Cost Segregation Studies are performed by a team of engineers, certified public accountants (CPAs) and construction specialists. The cost of a study tends to be 10 percent of the increased cash flow that the study produces. Benefits of a Cost Segregation Study are substantial, immediate and enduring. The Cost Segregation Study is only required once. Its cost is not recurring, but the benefits are recurring during the term of property ownership. A Cost Segregation Analysis Report conservatively identifies and estimates the savings that can be achieved for specific properties.
What type of borrowers and properties can benefit?
Any commercial or residential multiunit building owner (or those in process of purchasing a building) whose property is valued more than $750,000 or who is constructing a building. Any owners of commercial or residential multiunit buildings who acquired that property post-1986 and have not had a Cost Segregation Study completed yet.
Commercial mortgage professionals that use a Cost Segregation Analysis as part of their loan application process show a commitment to their financial institution by improving the position and security of a loan for the lender and to the welfare of the borrower by enhancing their cash flow immediately upon acquisition of the property. This is a win-win situation for all parties involved.

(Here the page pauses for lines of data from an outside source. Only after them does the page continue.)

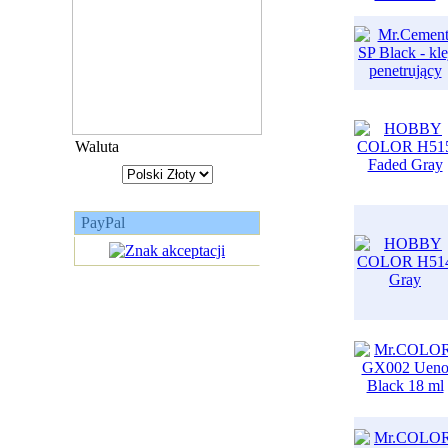
Waluta
PayPal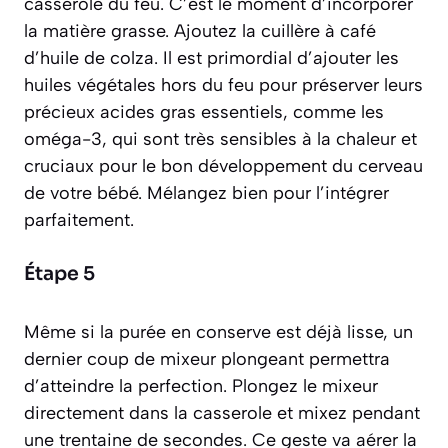
casserole du feu. C’est le moment d’incorporer
la matière grasse. Ajoutez la cuillère à café
d’huile de colza. Il est primordial d’ajouter les
huiles végétales hors du feu pour préserver leurs
précieux acides gras essentiels, comme les
oméga-3, qui sont très sensibles à la chaleur et
cruciaux pour le bon développement du cerveau
de votre bébé. Mélangez bien pour l’intégrer
parfaitement.
Étape 5
Même si la purée en conserve est déjà lisse, un
dernier coup de mixeur plongeant permettra
d’atteindre la perfection. Plongez le mixeur
directement dans la casserole et mixez pendant
une trentaine de secondes. Ce geste va aérer la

How does Cost Segregation benefit the borrower beyond positioning to secure a loan?
Commercial real estate investors are always looking for ways to improve their project's cash flow. Cash flow is often the most critical factor investors analyze in the decision mix to purchase a facility. Cost Segregation Studies accelerate depreciation deductions and defer federal and state income taxes. This helps the prospective property owner increase his cash flow.
Once a property is purchased, a study may also materially reduce local property taxes by separating real and personal property. Most importantly, a Cost Segregation Study puts cash into the hands of commercial and residential real estate properties now! What real estate investor wouldn’t want you to show them how to obtain the financing they need and a way to significantly increase cash flow once they acquire a property? These studies are one-time property specific events that are completed in 30 days, saving multiunit owners tens of thousands of dollars. They pay for themselves tenfold. Consider these examples:
◄ For a $1.28 million multifamily investment property: A Cost Segregation Study was performed, netting a tax savings of approximately $85,000 that the owner could not have otherwise obtained without a study.
◄ For a $4.8 million multifamily investment property: A Cost Segregation Study reduced federal and state income tax burden by $231,000 that this owner could not have otherwise obtained.
◄ For a $7.2 million multifamily investment property: A study produced additional depreciation of over $900,000, generating almost $400,000 in tax savings.